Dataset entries
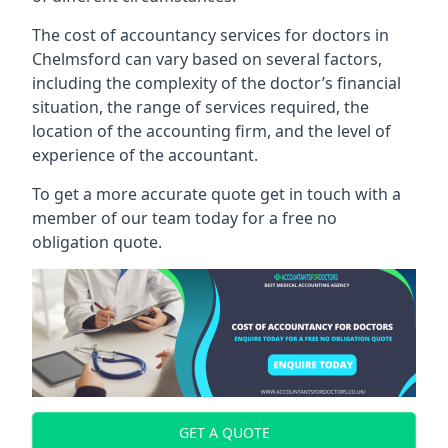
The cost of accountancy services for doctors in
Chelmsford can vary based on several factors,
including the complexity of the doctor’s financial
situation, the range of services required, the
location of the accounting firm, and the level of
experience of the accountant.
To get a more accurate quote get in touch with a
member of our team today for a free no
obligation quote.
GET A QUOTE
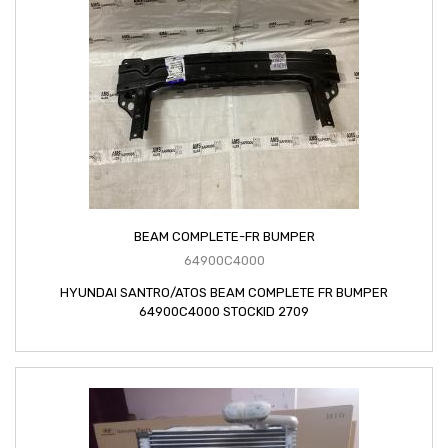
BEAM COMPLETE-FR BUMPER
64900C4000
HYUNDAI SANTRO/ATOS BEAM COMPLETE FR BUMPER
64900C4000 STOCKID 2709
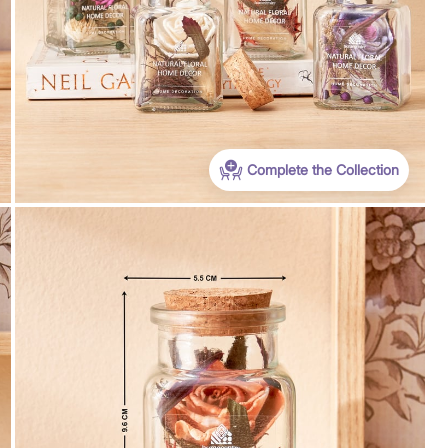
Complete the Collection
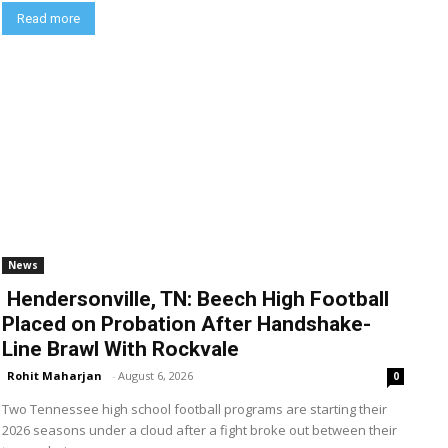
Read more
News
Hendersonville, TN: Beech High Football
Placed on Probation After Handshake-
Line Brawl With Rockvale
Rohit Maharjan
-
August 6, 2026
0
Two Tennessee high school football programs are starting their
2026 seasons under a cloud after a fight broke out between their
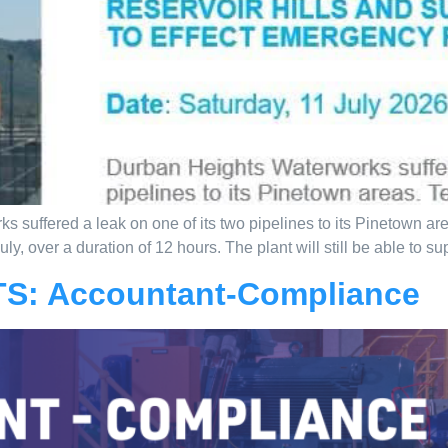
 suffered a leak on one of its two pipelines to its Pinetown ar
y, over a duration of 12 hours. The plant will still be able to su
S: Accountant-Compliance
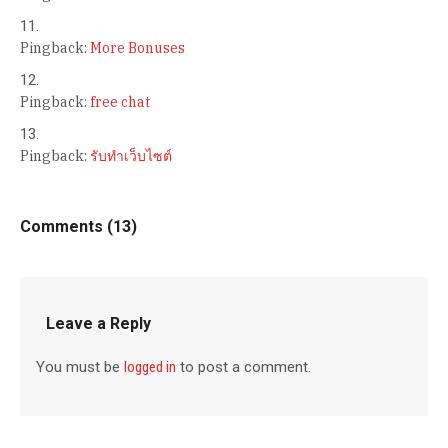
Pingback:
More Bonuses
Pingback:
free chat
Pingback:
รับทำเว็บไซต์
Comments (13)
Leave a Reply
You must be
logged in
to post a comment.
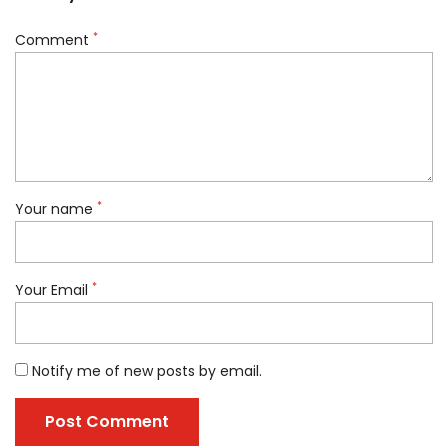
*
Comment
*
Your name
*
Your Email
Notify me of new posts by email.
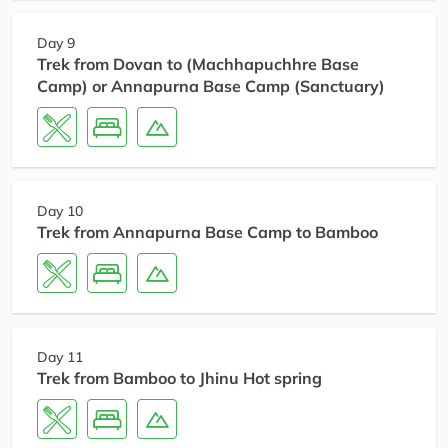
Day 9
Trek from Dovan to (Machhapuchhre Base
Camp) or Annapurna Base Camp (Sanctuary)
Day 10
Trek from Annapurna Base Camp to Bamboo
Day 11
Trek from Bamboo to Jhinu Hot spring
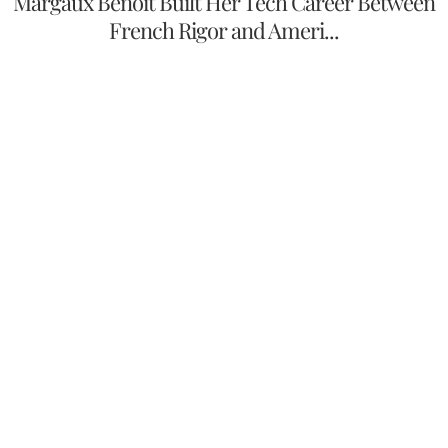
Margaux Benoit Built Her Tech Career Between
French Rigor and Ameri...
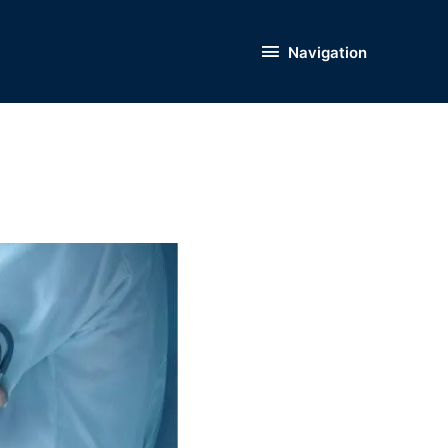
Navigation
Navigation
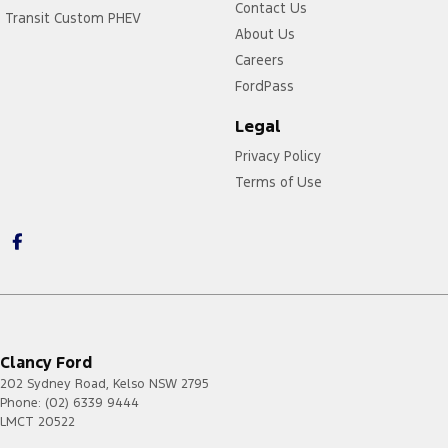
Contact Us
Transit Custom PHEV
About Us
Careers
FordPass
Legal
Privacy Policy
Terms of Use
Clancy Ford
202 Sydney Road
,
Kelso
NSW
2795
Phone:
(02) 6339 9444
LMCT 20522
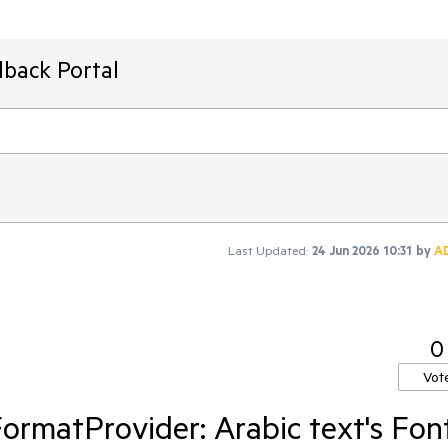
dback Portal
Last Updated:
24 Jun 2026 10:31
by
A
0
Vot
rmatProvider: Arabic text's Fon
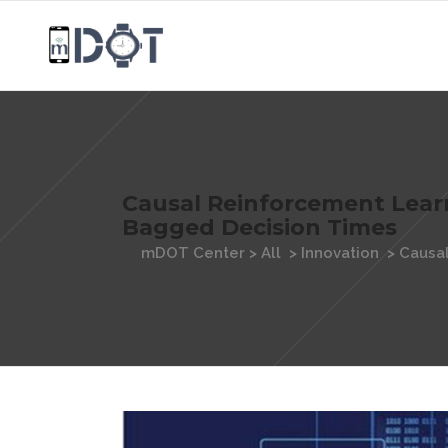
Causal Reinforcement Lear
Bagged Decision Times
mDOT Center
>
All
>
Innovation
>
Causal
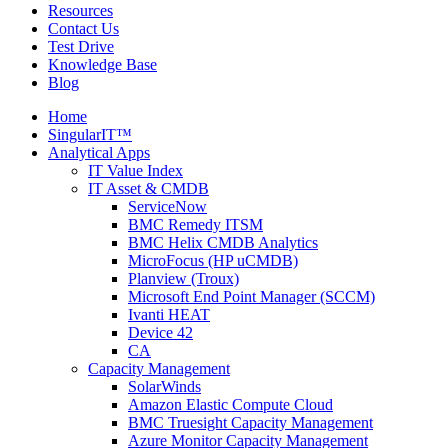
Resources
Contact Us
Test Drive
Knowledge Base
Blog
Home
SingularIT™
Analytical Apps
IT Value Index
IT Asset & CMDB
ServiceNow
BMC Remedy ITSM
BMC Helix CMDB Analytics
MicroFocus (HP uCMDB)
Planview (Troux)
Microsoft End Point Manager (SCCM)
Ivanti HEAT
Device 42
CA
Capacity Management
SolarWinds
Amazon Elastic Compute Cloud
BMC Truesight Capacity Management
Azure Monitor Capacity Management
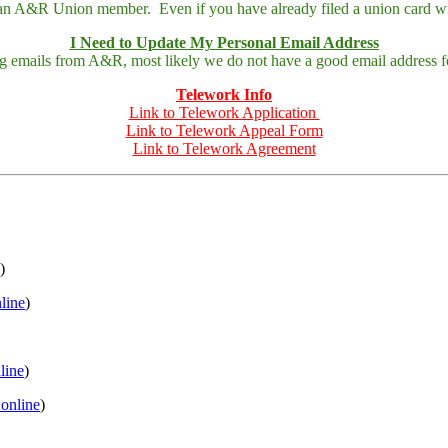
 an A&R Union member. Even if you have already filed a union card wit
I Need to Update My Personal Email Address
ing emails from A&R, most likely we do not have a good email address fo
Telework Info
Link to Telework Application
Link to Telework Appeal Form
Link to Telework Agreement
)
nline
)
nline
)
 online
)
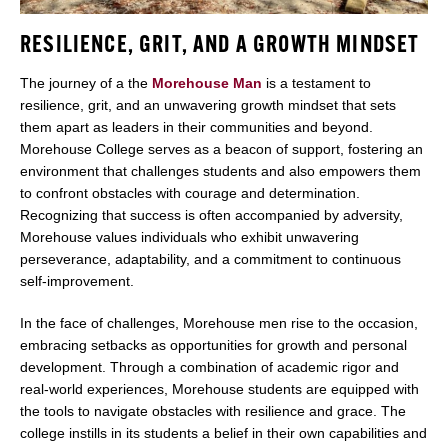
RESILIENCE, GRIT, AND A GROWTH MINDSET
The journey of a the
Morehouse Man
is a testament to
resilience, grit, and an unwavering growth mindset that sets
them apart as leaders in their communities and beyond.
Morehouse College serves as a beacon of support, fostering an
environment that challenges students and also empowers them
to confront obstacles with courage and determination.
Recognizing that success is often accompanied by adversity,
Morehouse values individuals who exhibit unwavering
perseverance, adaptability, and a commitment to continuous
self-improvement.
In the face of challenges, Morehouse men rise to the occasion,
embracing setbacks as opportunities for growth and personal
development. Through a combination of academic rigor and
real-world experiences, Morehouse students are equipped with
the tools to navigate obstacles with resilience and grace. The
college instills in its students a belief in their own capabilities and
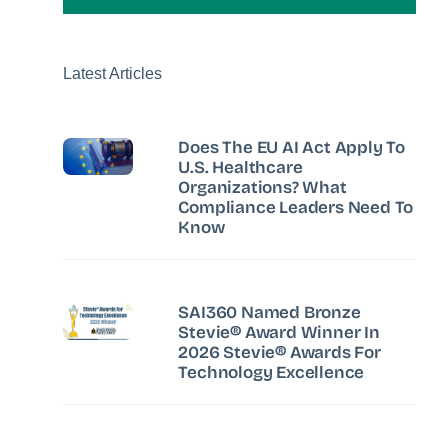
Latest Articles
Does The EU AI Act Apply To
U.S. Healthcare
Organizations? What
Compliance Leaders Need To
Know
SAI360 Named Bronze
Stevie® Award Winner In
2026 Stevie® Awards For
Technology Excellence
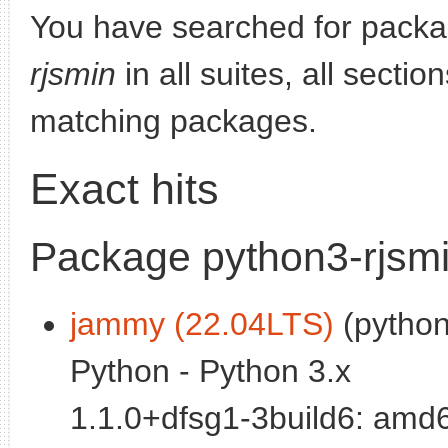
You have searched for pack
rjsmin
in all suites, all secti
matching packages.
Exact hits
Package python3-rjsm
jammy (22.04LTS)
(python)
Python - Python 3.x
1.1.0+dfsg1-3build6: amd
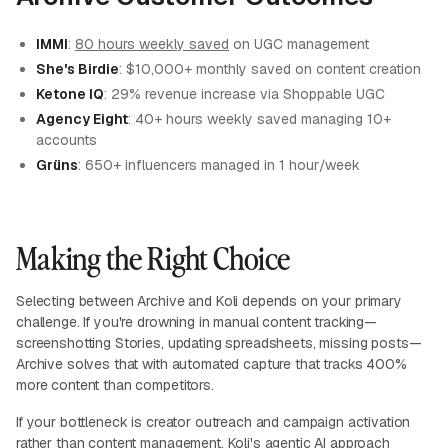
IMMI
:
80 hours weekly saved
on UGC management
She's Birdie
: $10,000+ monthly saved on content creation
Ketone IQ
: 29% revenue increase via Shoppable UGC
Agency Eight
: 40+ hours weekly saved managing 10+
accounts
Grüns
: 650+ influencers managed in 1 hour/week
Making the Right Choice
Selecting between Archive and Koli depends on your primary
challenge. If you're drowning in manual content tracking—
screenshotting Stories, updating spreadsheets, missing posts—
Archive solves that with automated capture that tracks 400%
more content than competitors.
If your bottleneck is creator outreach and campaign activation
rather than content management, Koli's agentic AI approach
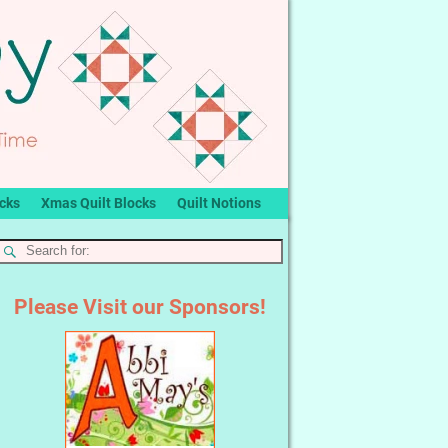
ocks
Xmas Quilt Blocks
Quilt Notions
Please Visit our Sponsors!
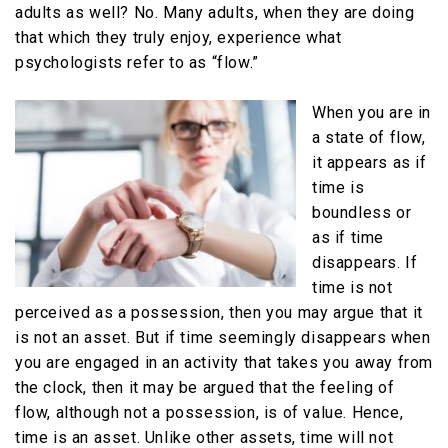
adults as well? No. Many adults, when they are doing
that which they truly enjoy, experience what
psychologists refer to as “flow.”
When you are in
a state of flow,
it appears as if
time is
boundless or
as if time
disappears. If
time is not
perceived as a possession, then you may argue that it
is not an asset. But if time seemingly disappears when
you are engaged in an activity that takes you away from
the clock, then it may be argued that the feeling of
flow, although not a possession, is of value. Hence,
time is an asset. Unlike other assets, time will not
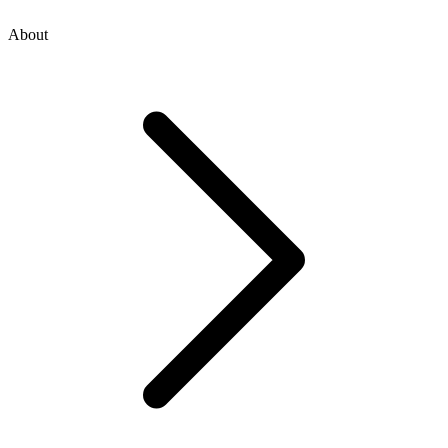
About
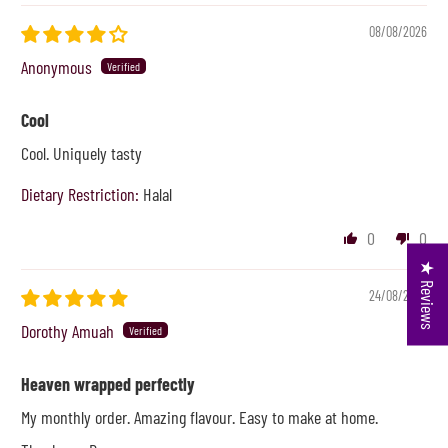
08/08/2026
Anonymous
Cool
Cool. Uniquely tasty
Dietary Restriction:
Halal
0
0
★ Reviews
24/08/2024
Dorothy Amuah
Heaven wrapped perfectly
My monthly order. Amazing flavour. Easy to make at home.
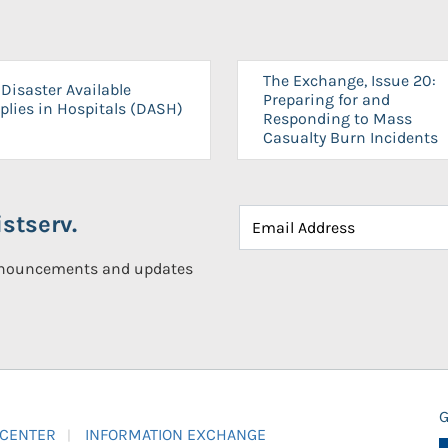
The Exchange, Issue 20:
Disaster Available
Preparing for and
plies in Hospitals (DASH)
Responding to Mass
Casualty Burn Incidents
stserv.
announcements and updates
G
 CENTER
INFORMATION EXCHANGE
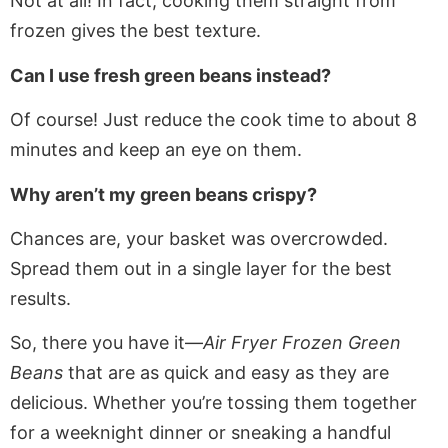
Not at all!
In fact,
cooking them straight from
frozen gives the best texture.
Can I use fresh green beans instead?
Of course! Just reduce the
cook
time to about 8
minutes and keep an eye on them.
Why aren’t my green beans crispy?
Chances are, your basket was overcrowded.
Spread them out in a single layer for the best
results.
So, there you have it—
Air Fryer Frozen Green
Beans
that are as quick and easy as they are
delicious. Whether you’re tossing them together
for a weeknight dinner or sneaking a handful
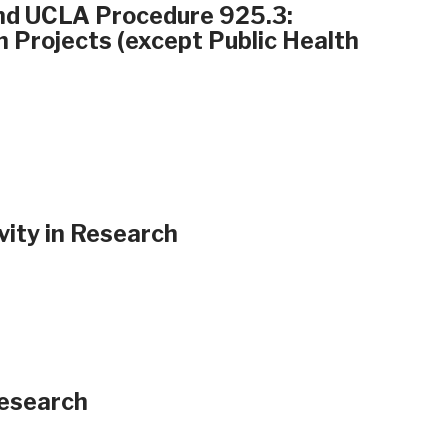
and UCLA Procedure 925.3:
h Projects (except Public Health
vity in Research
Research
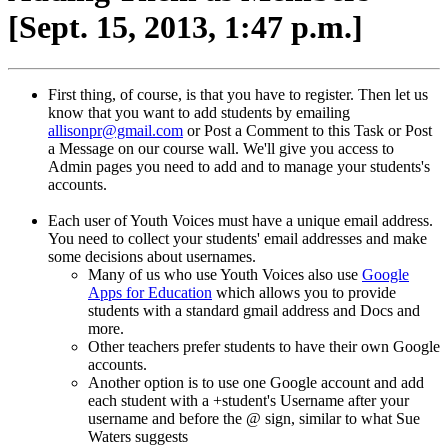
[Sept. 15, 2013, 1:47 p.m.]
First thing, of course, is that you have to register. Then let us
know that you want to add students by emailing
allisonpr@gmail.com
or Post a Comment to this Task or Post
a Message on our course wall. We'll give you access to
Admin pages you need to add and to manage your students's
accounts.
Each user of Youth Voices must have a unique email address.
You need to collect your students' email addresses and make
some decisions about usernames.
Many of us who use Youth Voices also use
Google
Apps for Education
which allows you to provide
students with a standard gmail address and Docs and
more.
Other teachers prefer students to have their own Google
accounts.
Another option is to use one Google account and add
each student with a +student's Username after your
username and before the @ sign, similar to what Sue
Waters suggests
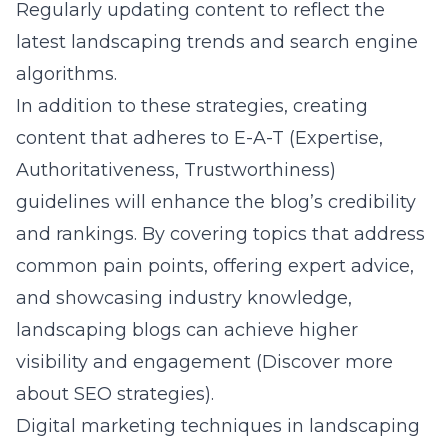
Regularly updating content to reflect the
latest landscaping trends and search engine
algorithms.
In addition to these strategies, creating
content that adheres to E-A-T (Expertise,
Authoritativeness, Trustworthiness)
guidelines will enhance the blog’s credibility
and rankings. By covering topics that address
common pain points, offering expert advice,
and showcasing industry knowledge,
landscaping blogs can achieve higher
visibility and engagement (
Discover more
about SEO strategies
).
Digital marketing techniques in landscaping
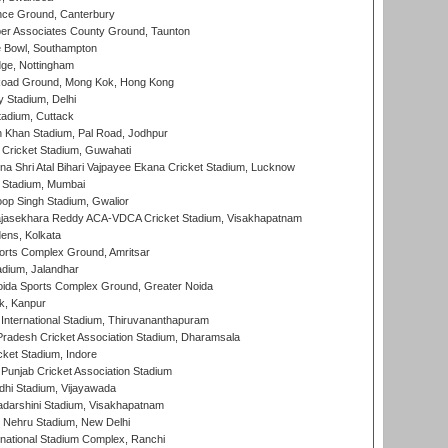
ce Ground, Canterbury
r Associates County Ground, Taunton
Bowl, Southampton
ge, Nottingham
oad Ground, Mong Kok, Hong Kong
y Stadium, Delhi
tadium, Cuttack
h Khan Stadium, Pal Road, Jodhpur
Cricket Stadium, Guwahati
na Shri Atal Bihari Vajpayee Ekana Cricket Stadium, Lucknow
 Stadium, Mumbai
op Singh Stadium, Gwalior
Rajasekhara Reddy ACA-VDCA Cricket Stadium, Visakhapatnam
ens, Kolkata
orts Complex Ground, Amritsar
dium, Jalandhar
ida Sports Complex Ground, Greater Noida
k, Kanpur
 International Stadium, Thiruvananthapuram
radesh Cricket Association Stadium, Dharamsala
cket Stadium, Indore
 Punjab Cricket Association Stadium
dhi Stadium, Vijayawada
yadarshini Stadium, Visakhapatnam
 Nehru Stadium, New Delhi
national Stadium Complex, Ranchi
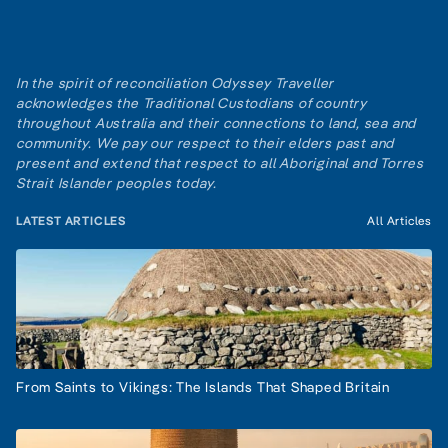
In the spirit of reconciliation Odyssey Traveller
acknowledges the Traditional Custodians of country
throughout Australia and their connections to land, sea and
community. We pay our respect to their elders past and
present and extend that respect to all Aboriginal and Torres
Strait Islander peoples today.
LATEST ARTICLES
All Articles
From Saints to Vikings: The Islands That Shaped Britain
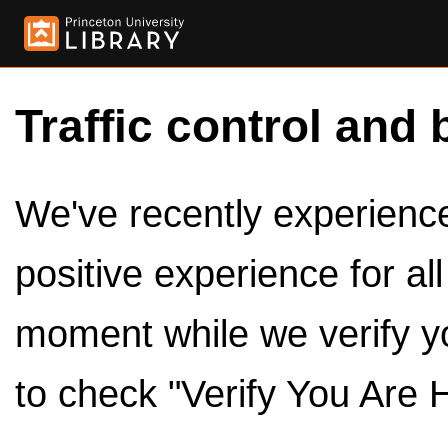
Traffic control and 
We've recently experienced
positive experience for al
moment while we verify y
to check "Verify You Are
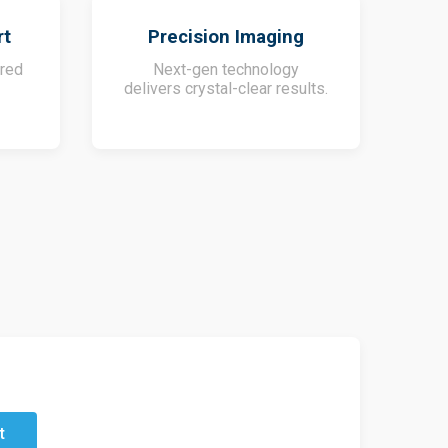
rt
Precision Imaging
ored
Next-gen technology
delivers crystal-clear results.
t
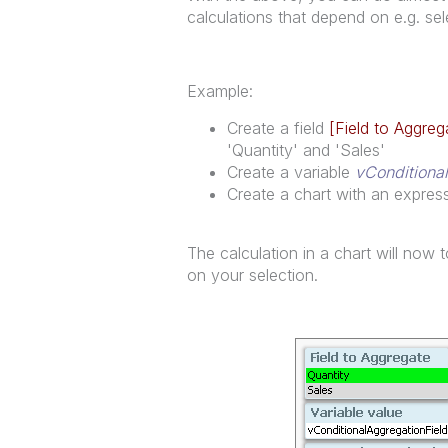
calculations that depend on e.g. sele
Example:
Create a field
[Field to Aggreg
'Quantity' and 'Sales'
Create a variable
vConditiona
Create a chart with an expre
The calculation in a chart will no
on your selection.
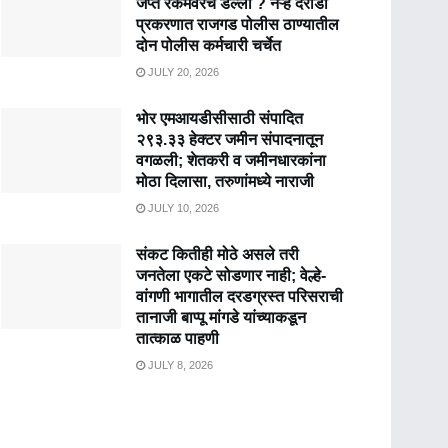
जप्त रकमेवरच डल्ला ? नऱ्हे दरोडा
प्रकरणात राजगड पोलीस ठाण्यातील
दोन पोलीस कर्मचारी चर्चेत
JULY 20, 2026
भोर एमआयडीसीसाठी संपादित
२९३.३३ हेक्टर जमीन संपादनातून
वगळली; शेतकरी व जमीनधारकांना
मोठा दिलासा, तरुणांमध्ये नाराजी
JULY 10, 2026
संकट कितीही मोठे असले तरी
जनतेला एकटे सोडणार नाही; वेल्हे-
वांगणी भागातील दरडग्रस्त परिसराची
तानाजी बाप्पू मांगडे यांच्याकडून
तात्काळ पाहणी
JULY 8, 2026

→ **EXERCISE**
Please give only the number of lines above that contain "strategies".

→ **REPLY TO THE TASK**
2